═════ Available records ═════

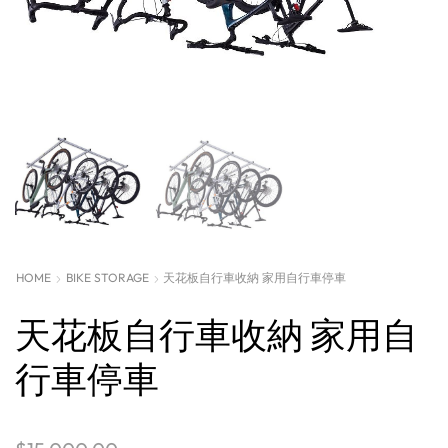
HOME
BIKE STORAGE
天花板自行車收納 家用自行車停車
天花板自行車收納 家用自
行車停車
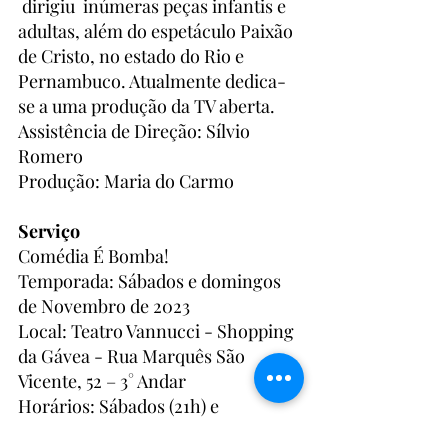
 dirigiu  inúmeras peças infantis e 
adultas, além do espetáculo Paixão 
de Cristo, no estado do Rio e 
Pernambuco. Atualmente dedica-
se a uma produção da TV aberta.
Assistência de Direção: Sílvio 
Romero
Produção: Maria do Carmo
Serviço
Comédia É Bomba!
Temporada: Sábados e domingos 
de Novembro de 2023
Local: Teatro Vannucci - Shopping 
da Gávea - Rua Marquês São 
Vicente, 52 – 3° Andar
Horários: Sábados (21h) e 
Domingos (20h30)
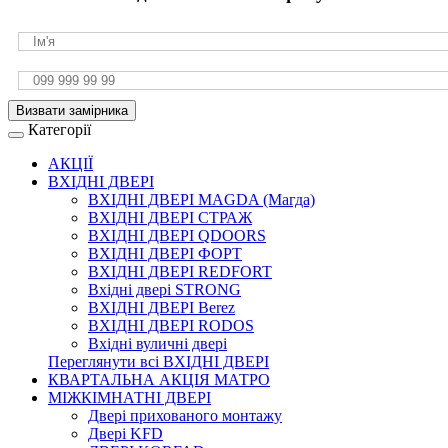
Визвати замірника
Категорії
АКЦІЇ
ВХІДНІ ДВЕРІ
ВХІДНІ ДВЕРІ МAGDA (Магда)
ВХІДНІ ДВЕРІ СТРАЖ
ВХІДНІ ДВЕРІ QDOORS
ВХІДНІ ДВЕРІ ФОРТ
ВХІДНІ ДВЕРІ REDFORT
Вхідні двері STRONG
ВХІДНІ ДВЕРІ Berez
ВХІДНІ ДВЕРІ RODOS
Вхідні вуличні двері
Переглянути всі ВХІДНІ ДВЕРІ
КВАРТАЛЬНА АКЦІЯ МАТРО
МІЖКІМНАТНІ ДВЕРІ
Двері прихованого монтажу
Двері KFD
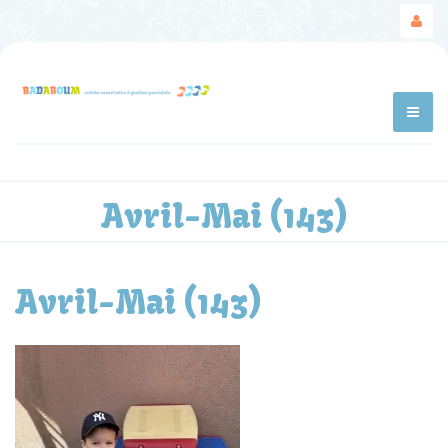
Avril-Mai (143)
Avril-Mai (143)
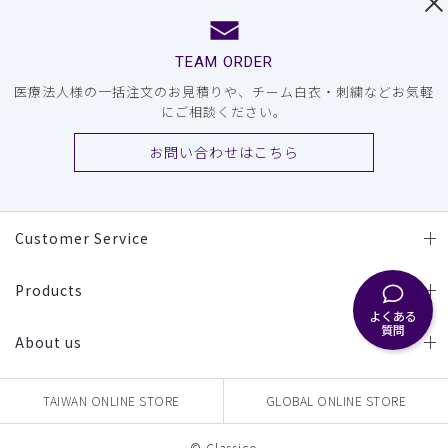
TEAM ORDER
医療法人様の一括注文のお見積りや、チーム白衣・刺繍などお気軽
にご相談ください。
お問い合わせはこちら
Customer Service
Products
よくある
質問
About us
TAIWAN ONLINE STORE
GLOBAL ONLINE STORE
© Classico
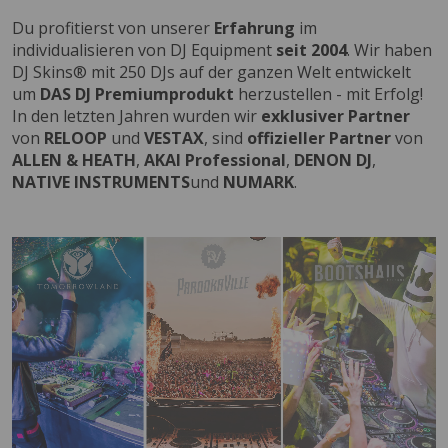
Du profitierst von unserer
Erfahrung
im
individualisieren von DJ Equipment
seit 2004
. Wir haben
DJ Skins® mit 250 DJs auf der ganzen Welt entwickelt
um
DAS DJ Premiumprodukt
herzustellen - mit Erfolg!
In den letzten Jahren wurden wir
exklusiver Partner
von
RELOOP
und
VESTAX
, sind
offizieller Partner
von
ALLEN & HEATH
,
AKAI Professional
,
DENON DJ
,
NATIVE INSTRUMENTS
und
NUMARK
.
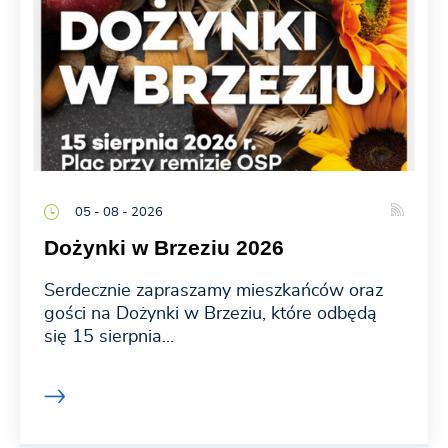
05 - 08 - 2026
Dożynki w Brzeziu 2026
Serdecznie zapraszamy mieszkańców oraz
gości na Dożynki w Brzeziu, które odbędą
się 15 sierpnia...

═════

Among the records, find the lines that contain "Partner" and copy each of them.

exklusiver Partner
offizieller Partner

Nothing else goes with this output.